Tuesday, April 27, 2010

A New Term to Consider: Asset Allocators

Recently I found myself under deadline to complete an article that should be published in the May edition of Financial Planning Magazine. The article summarizes one of my favorite topics when speaking to audiences, which is to rebut what I consider to be the three main objections to active management. For the record, they are 1) you believe in the Nobel Prize winning theory supporting buy and hold investing, 2) you don’t believe active managers can outperform passive benchmarks, and 3) you think the active management business model is impractical. In the piece I refer to the confusion that reigns in and out of the industry regarding the roles of different kinds of investors. I routinely refer to the two camps as portfolio managers and money managers.

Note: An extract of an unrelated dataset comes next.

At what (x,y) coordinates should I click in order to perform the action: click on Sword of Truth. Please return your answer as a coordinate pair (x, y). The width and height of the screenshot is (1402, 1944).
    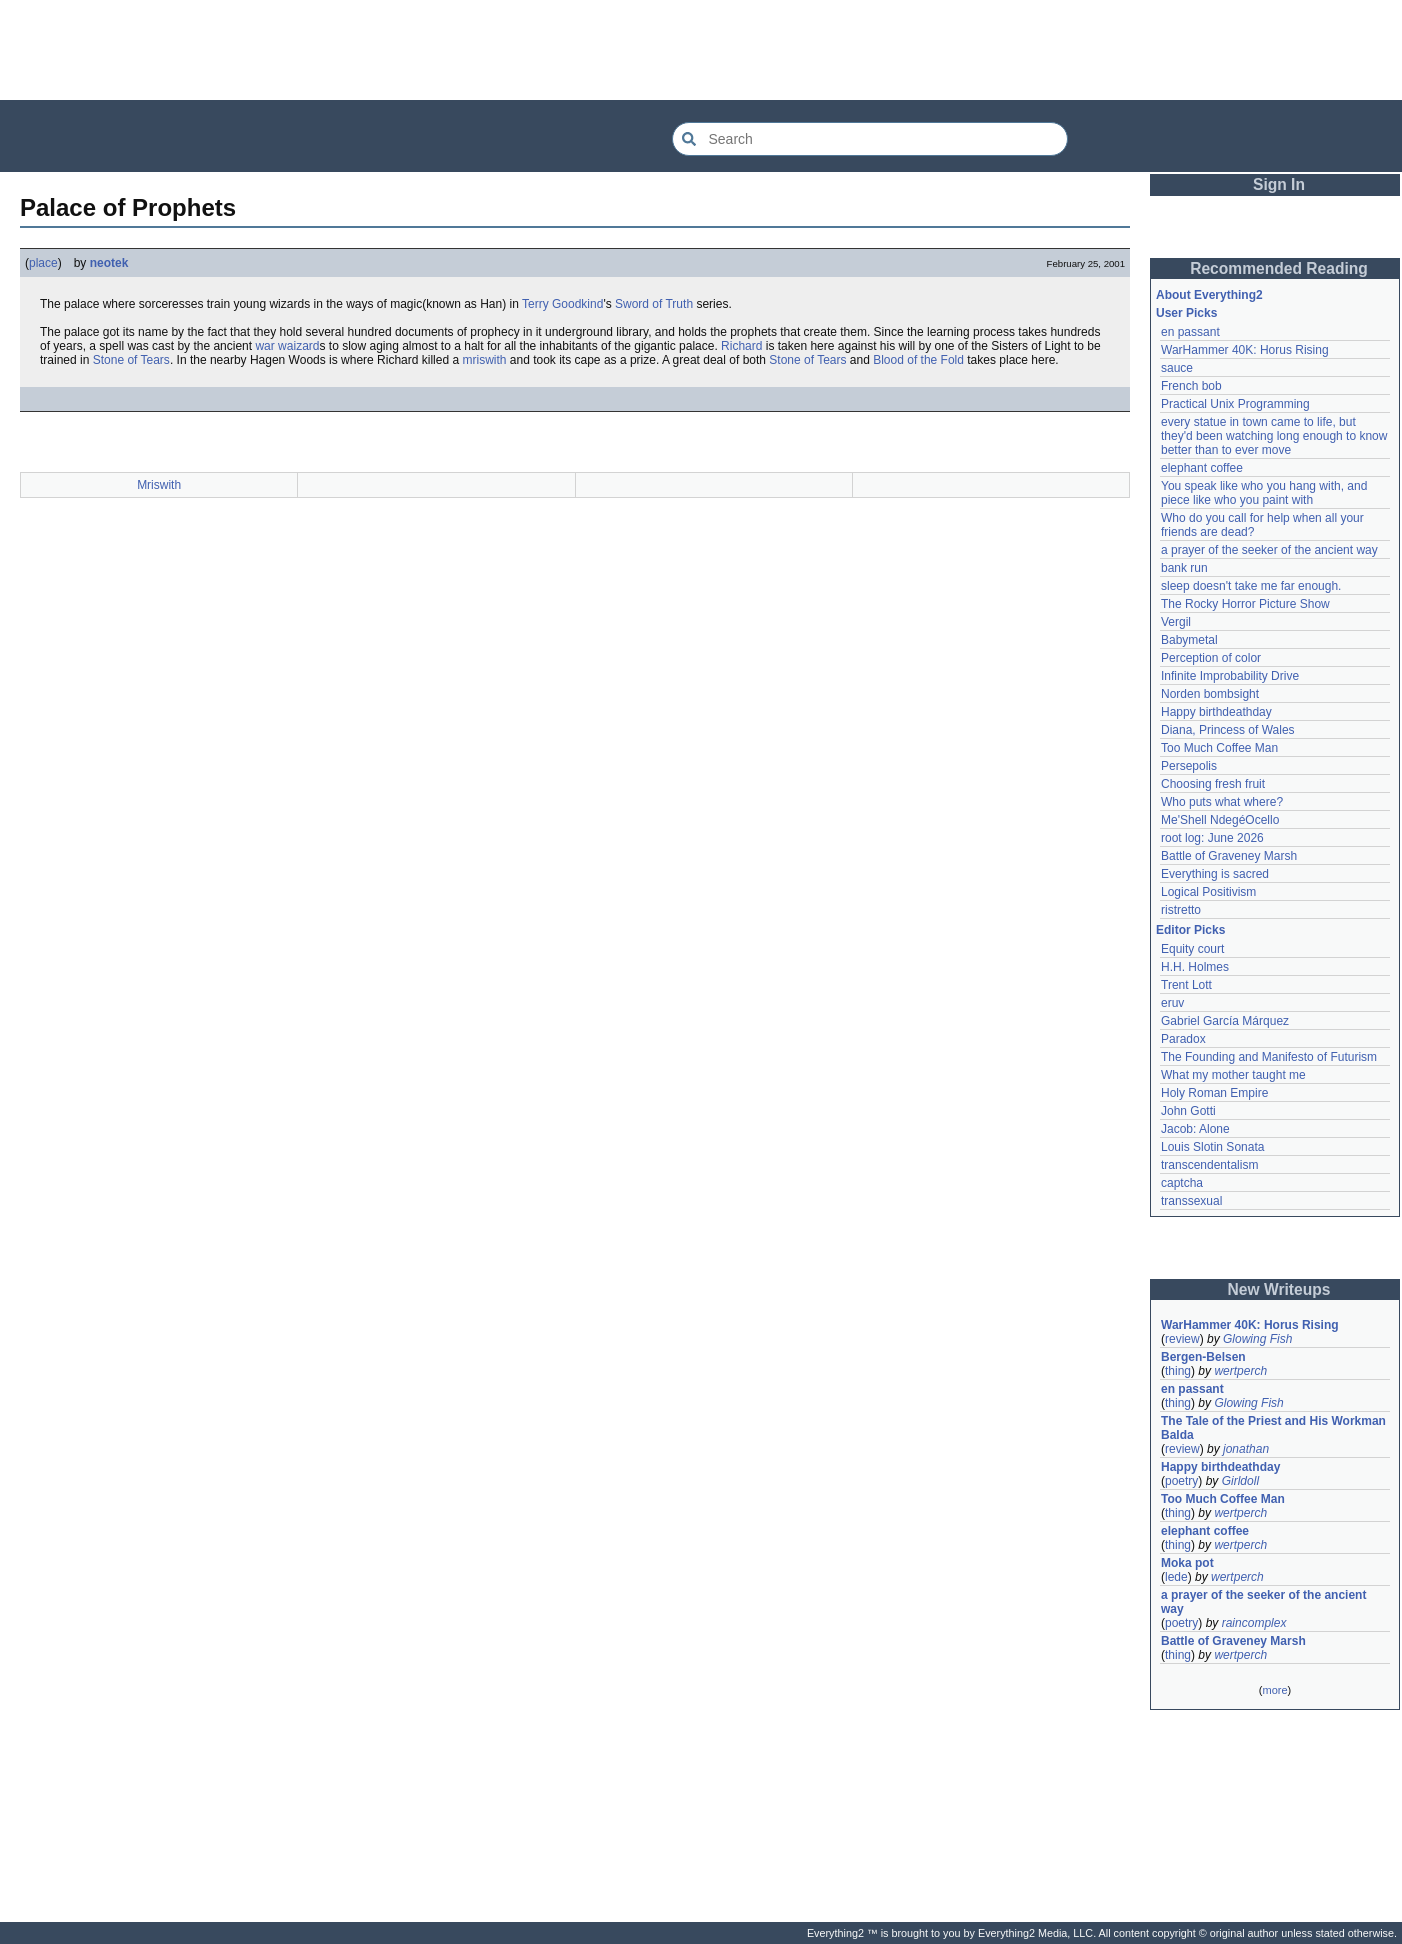
    Looking at the image, I should click on (654, 304).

I define portfolio managers as the group of investors who can invest in any asset class with the only constraint being the investment policy of the investor. Portfolio managers are free to own any asset class. Portfolio managers do not have an easy to identify benchmark. On the other hand, money managers are typically constrained by prospectus to invest in only one asset class and one investment style. We know them as mutual fund managers, separate account managers, or nowadays, even hedge fund managers. Money managers specialize in investing in only one asset class, and they typically manage portfolios that own individual securities, rather than pooled investments, in pursuit of beating their easy to identify passive benchmark.

Rick Vollaro, my partner and co-portfolio manager helped to edit my article, and suggested that using the terms portfolio manager and money manager only adds to the confusion. He suggested the term asset allocators instead of portfolio managers. The more I think of it the more I think that Rick’s idea has merit. In fact, any investor who is free to own multiple asset classes without constraint is an asset allocator. The term easily differentiates us from money managers, who are not free to use asset allocation. From now on I think we should compare the roles of asset allocators and money managers. The same conclusion will be reached, which is that the public and the industry is completely confused about the roles that these investors play. The choice of whether you hire “active” versus “passive” money managers has nothing to do with the decision to actively manage your asset allocation. If you don’t manage a mutual fund or a separate account, in all probability you are an asset allocator.